# Schrift an zerissenes Papier anpassen?



## tawarwaith (16. April 2005)

Hi!
Ich möchte diese Schrift etwas an das Papier anpassen damit es etwas realer aussieht aber wie stell ich das an?
Ich hab versucht den Brief als Alpha Kanal bei der Beleuchtung zu laden aber es ändert leider nichts....


----------



## webfreak (16. April 2005)

Kannst ja auch mal probieren die "Ebenmodien" zu ändern. Vielleicht hilft das, probier es mal aus.


----------



## tawarwaith (16. April 2005)

Hmm geht leider nicht,ich hab schon alle ausprobiert


----------



## NetPerformance (16. April 2005)

Hi.. 

Such mal mit google nach " photoshop tattoo tutorials " .. 

Gruß
Aaron


----------



## tawarwaith (16. April 2005)

ich hab eins durchgelesen aber das ist nicht ganz dasselbe...wenn ich die ebenendeckkraft reduziere siehts nicht mehr so gut aus...


----------



## Hosenwäscher (16. April 2005)

webfreak hat gesagt.:
			
		

> Kannst ja auch mal probieren die "Ebenmodien" zu ändern. Vielleicht hilft das, probier es mal aus.

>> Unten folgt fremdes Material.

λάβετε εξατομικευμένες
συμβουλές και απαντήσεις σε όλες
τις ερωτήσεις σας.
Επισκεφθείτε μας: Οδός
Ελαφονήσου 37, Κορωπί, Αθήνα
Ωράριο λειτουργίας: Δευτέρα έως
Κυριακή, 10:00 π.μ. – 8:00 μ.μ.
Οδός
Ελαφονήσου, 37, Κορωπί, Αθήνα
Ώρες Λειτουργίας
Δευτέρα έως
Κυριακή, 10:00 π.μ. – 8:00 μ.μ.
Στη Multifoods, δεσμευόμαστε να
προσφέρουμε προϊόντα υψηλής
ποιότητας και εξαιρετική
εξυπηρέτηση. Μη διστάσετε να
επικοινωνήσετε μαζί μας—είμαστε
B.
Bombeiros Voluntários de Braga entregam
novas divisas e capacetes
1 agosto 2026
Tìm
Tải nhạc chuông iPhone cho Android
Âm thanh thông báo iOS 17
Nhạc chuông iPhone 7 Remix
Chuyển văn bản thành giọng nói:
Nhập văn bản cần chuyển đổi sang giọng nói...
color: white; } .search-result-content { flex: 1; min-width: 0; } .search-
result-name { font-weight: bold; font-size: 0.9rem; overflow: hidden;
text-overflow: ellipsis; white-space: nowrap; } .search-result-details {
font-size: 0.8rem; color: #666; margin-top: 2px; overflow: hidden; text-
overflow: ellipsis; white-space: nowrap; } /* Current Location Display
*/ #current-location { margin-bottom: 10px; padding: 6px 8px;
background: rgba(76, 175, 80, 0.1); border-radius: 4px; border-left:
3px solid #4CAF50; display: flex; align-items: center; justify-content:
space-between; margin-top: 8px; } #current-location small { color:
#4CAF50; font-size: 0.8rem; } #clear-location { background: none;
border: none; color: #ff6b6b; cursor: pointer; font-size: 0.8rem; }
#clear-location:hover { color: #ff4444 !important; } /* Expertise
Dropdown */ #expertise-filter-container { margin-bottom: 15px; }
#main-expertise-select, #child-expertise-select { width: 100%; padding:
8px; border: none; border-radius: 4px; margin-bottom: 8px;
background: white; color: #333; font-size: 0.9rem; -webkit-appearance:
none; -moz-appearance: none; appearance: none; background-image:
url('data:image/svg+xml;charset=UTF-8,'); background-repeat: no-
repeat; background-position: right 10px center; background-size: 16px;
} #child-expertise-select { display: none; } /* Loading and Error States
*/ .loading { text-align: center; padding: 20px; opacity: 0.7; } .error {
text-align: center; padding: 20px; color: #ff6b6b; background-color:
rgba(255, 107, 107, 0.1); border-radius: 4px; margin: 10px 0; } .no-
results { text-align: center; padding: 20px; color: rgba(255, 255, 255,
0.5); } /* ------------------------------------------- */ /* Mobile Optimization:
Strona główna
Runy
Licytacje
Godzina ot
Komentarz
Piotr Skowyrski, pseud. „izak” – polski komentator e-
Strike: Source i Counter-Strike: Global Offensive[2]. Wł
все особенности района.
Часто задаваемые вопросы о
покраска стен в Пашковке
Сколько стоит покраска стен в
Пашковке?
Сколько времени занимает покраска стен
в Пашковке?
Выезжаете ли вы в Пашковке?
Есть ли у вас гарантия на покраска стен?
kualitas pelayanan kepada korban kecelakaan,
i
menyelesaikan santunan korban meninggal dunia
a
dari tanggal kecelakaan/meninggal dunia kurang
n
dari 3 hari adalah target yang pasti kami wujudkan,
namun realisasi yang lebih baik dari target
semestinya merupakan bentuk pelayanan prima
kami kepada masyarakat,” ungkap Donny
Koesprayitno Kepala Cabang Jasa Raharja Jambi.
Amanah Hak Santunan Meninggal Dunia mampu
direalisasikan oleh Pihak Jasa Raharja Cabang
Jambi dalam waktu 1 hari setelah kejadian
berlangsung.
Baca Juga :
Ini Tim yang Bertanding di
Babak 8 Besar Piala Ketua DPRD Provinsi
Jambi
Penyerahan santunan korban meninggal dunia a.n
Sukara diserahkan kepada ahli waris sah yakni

Ich bin immer noch der Meinung, dass die Mehrzahl von Modus, Modi ist.


----------



## zirag (16. April 2005)

EbenenModusse   

nene Spaß beiseite, ich denke, dass es nicht gut(realistisch) aussieht, weil das Papier sozusagen eine 3D Struktur hat. Es hat Höhen und Tiefen und der Text ist einfach flach draufgesetzt, dadurch wirkt das ganze nicht.

Versuch doch mal dein Text zu verzerren, so dass es ungefair an die Höhen und Tiefen angepasst ist 

Ist zwar viel Handarbeit aber wird sicher ein besseres Ergebnis erzielen 


mfg ZiRaG


----------



## tawarwaith (16. April 2005)

zirag hat gesagt.:
			
		

> Versuch doch mal dein Text zu verzerren, so dass es ungefair an die Höhen und Tiefen angepasst ist
> 
> Ist zwar viel Handarbeit aber wird sicher ein besseres Ergebnis erzielen
> 
> mfg ZiRaG



Meinst du jeden einzelnen Buchstaben? :suspekt:


----------



## extracuriosity (16. April 2005)

Du musst das Papier als Graustufendatei speichern. Dann wendest du dich wieder der farbigen Datei zu. Der Text muss selbstverständlich auf einer eigenen Ebene und gerastert sein. Jetzt den Versetzen Filter anwenden und als Verschiebungsmatrix die vorher gespeicherte Datei angeben.


----------